The gears rotate in opposing directions, picking the polymer before transferring it to exit around the edges of the meshed cogs. The gears are kept lubricated by using lubrication grooves tu dieu khien bom. They can be double or single jacketed, and equipped with various seal types – including sealing, mechanical, gland packing/stuffing, or magnetic coupling where no seal is present.
Diaphragm Pumps
Diaphragm Pumps are the most flexible pumps around the globe. They are able to be moved to any location. Just connect the liquid and air lines, and you’re good to go. If your project requires low viscosity spraying, large solid handling or chemical and physical force, these pumps can take care of it.
Diaphragm Pumps are equipped with two chambers of compressed air which contract and expand in alternating volumes. This results in the pumping effect. The pump can transfer, compress and then evacuate fluids without need for lubricant.

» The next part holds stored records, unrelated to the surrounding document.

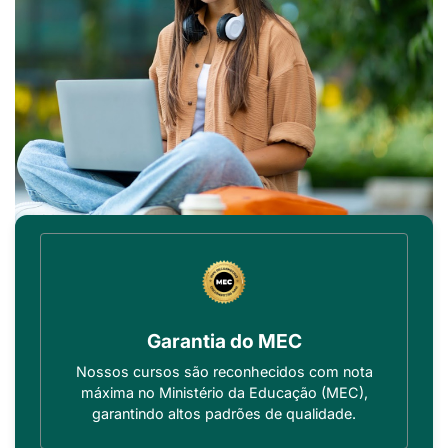
Garantia do MEC
Nossos cursos são reconhecidos com nota
máxima no Ministério da Educação (MEC),
garantindo altos padrões de qualidade.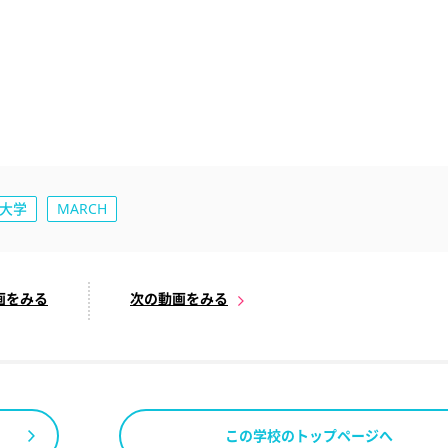
大学
MARCH
画をみる
次の動画をみる
この学校のトップページへ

In the suction process the air pressure is utilized to transform the left diaphragm to convex, which allows the inlet valve to open and pumps fluid into the pump. Then the shaft of the pump shifts to the left and the diaphragm to the right shifts from a concave shape to convex, closing the outlet check valve as the fluid flows through the discharge valve.
The pressure of the air is controlled by an input regulator. If the air pressure is higher than the discharge pressure, the pumps will come to a stop. This stops the pump from causing damage to itself or system piping. This high-pressure air driven pumps can achieve the pressure of 30 psi. However the actual maximum is lower as the diaphragm breaks over this.